LONDON, June 27 For the first time in 101 years no American will be playing in the third round of the men's singles at Wimbledon.
That dismal fact was confirmed on Thursday when their last man standing, 156th ranked qualifier Bobby Reynolds, bowed out to world number one Novak Djokovic on Centre Court.
His failure completed a dismal day for the U.S. after 33-year-old James Blake was outclassed by Australian Bernard Tomic and Denis Kulda also lost in straight sets to Croat Ivan Dodig.
The statistics really do make for depressing reading.
The last time American men failed to reach the third round was 1912, when in fact none entered in the draw.
In 1911, one American competed in the men's singles but perished before the third round.
The U.S. men have now gone a record 39 grand slams in a row without a triumph - comfortably beating the 31 blanks they suffered from the 1955 U.S. Open to Wimbledon in 1963.
It was a bitter blow for the elegant Blake, bidding to reach the third round at the All England Club for the first time in six years. He could never get to grips with the rangy Tomic, who is 13 years his junior.
The U.S. used to have a production line that developed glorious players such as Pete Sampras, Andre Agassi and Jim Courier who were constantly battling for the number one spot.
Not any more.
Andy Roddick was the last American man to win a grand slam and hold the number one ranking in 2003 but he retired last year. Sam Querrey is their top player at 19th but lost in five sets to Australian Bernard Tomic in the Wimbledon first round.
The only other American men in the world's top 50 are John isner (21), who retired hurt after two games of his second round match on Wednesday, and Mardy Fish (43) who was unable to play at Wimbledon due to a heart condition.
The contrast between the men's performances and the U.S. women's game could not be sharper with defending Wimbledon champion Serena Williams so utterly dominant and a string of promising youngsters like Madison Keys coming through.
Tennis players have become bigger and stronger but American youngsters with the right physique are attracted more to the dominant domestic sports of American football and basketball.
Former Wimbledon champion John McEnroe pinpointed that as one of the biggest headaches faced by American tennis today.
"If you want to compete and win majors at this stage, the athleticism necessary is becoming even more exceptional," he said. "That's something we have to try to search out and provide the opportunity for kids that don't have it."
Tennis also needs to increase efforts to catch them young.
"Girls are much more likely to play tennis than boys. The greatest American athletes played football or basketball. We are lower down on the totem pole," McEnroe said. "We're certainly not where we want to be, no doubt about that."
Four-times grand slam champion Courier, speaking to Reuters during a rain break at Wimbledon, said: "Mardy Fish isn't here. He would probably have done very well at this tournament. He made the fourth round last year."
However, the former Wimbledon finalist also conceded that tennis has to fight hard to attract the best American athletes who then face a battle to compete with the world's best.

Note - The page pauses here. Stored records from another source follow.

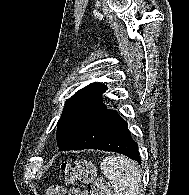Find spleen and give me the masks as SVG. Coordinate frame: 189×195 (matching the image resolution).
Masks as SVG:
<instances>
[{
  "label": "spleen",
  "instance_id": "obj_1",
  "mask_svg": "<svg viewBox=\"0 0 189 195\" xmlns=\"http://www.w3.org/2000/svg\"><path fill=\"white\" fill-rule=\"evenodd\" d=\"M100 168L114 195H139L141 173L134 161L125 156H109L103 159Z\"/></svg>",
  "mask_w": 189,
  "mask_h": 195
}]
</instances>
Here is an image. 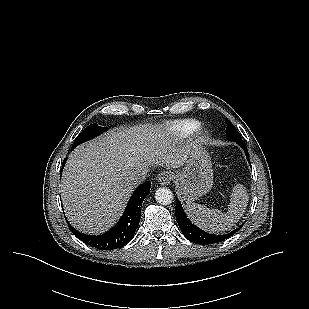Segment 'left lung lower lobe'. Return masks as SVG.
Returning a JSON list of instances; mask_svg holds the SVG:
<instances>
[{
  "label": "left lung lower lobe",
  "instance_id": "obj_1",
  "mask_svg": "<svg viewBox=\"0 0 309 309\" xmlns=\"http://www.w3.org/2000/svg\"><path fill=\"white\" fill-rule=\"evenodd\" d=\"M242 149L244 150L246 157L250 163L249 155L247 151V147L244 141H237ZM176 220L177 223L183 233V235L191 242L197 243L199 245H209L214 243H219L224 241L225 239L233 236L240 228L231 231L228 234L224 235H212L202 231L201 229L197 228L193 225L189 219L187 218L182 205L180 204L179 200L176 198ZM242 227V226H241Z\"/></svg>",
  "mask_w": 309,
  "mask_h": 309
}]
</instances>
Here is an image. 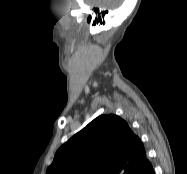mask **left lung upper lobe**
Wrapping results in <instances>:
<instances>
[{
    "label": "left lung upper lobe",
    "instance_id": "1",
    "mask_svg": "<svg viewBox=\"0 0 187 174\" xmlns=\"http://www.w3.org/2000/svg\"><path fill=\"white\" fill-rule=\"evenodd\" d=\"M149 165L141 140L110 114L95 118L60 147L46 174H132Z\"/></svg>",
    "mask_w": 187,
    "mask_h": 174
}]
</instances>
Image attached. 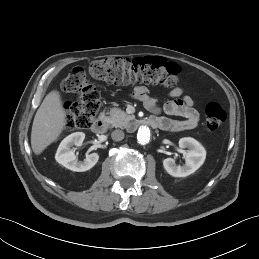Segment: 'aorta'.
Listing matches in <instances>:
<instances>
[{
  "instance_id": "aorta-1",
  "label": "aorta",
  "mask_w": 259,
  "mask_h": 259,
  "mask_svg": "<svg viewBox=\"0 0 259 259\" xmlns=\"http://www.w3.org/2000/svg\"><path fill=\"white\" fill-rule=\"evenodd\" d=\"M137 141L139 144L145 145L150 141L151 131L147 126H140L137 130Z\"/></svg>"
}]
</instances>
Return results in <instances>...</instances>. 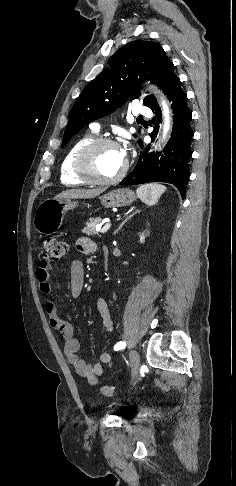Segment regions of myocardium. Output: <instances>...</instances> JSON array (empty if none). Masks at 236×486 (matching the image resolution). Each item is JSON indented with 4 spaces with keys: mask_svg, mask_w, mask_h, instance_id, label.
I'll return each mask as SVG.
<instances>
[{
    "mask_svg": "<svg viewBox=\"0 0 236 486\" xmlns=\"http://www.w3.org/2000/svg\"><path fill=\"white\" fill-rule=\"evenodd\" d=\"M115 146L121 149L119 143L106 137L94 138L86 143L77 153L74 160L75 174L88 184L110 185L122 180L128 171V162L125 160L122 170L114 177L101 178L97 176L91 167V158L93 153L101 146Z\"/></svg>",
    "mask_w": 236,
    "mask_h": 486,
    "instance_id": "f54148a6",
    "label": "myocardium"
}]
</instances>
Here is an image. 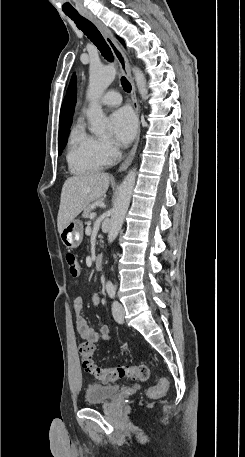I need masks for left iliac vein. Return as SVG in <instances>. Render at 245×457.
Listing matches in <instances>:
<instances>
[{"label":"left iliac vein","mask_w":245,"mask_h":457,"mask_svg":"<svg viewBox=\"0 0 245 457\" xmlns=\"http://www.w3.org/2000/svg\"><path fill=\"white\" fill-rule=\"evenodd\" d=\"M124 308L123 305L118 302L114 301L112 306V314L116 322L122 323L124 321Z\"/></svg>","instance_id":"obj_1"}]
</instances>
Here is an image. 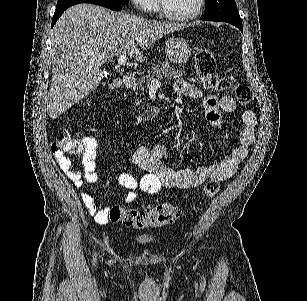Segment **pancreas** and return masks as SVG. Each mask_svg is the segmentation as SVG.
Returning <instances> with one entry per match:
<instances>
[{
    "instance_id": "cf45deb5",
    "label": "pancreas",
    "mask_w": 307,
    "mask_h": 301,
    "mask_svg": "<svg viewBox=\"0 0 307 301\" xmlns=\"http://www.w3.org/2000/svg\"><path fill=\"white\" fill-rule=\"evenodd\" d=\"M163 76H170V78H176V76H182V70H177L174 66H170V62L165 60V62H158V64H154L151 70H147V74L139 78L137 82H135L134 88H136L140 98H143V94L148 92L149 84L151 80L157 78V80H161ZM149 108V106H147ZM152 110V108H149Z\"/></svg>"
}]
</instances>
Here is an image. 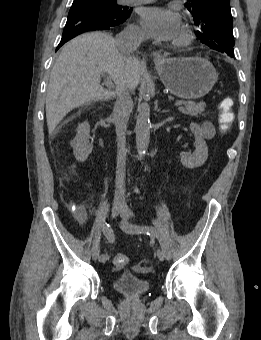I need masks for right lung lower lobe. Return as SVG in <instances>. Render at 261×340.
<instances>
[{
  "label": "right lung lower lobe",
  "mask_w": 261,
  "mask_h": 340,
  "mask_svg": "<svg viewBox=\"0 0 261 340\" xmlns=\"http://www.w3.org/2000/svg\"><path fill=\"white\" fill-rule=\"evenodd\" d=\"M130 14L125 17L116 18L112 15L102 14L96 9L85 7L71 8L63 30L62 39L57 49L73 37L83 32L107 30L113 26L119 25L123 23L130 16Z\"/></svg>",
  "instance_id": "right-lung-lower-lobe-1"
}]
</instances>
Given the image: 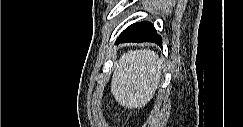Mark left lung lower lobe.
<instances>
[{"label": "left lung lower lobe", "instance_id": "obj_1", "mask_svg": "<svg viewBox=\"0 0 243 127\" xmlns=\"http://www.w3.org/2000/svg\"><path fill=\"white\" fill-rule=\"evenodd\" d=\"M126 42H156L162 45V38L156 33L153 24L147 21L138 22L126 28L117 38L115 44Z\"/></svg>", "mask_w": 243, "mask_h": 127}]
</instances>
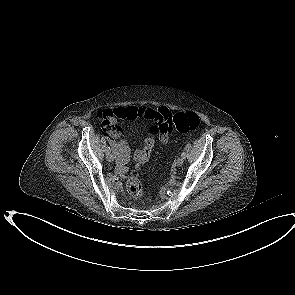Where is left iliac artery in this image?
Wrapping results in <instances>:
<instances>
[{
  "label": "left iliac artery",
  "mask_w": 295,
  "mask_h": 295,
  "mask_svg": "<svg viewBox=\"0 0 295 295\" xmlns=\"http://www.w3.org/2000/svg\"><path fill=\"white\" fill-rule=\"evenodd\" d=\"M181 157L186 158V152L183 151V152L181 153Z\"/></svg>",
  "instance_id": "obj_1"
}]
</instances>
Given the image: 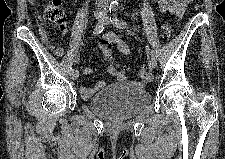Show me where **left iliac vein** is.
<instances>
[{
    "label": "left iliac vein",
    "instance_id": "obj_1",
    "mask_svg": "<svg viewBox=\"0 0 225 159\" xmlns=\"http://www.w3.org/2000/svg\"><path fill=\"white\" fill-rule=\"evenodd\" d=\"M102 20H103V23H104L105 25L113 24L112 21L109 20V18H108L107 16H105ZM113 25H114V24H113ZM114 26H115L116 28H118V29H123V28H125V26H122V25H119V26L114 25ZM149 66H150L152 69L156 68V66H157V59H156L155 56H152V55H151V58H150V60H149Z\"/></svg>",
    "mask_w": 225,
    "mask_h": 159
}]
</instances>
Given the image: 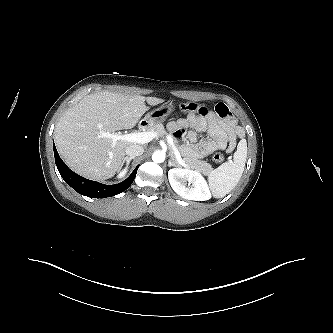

"The game is international, it's tough and no one is entitled because they wear the Stars and Stripes to win a round. They have to earn it," he said.
"Tennis is about number 10 as far as popularity is concerned. Our best athletes are spread through other sports.
"There is no sense of entitlement for anybody from any nation. This is a meritocracy out here," added Courier.
The 30-year-old Reynolds could not put his finger on why his fellow American men had struggled at Wimbledon this year but said his country just did not have so many top players anymore.
"I think the USTA is doing a good job and a lot of guys are coming up. They're knocking on the doorstep of top 100," he told a news conference after his straight sets defeat by Djokovic.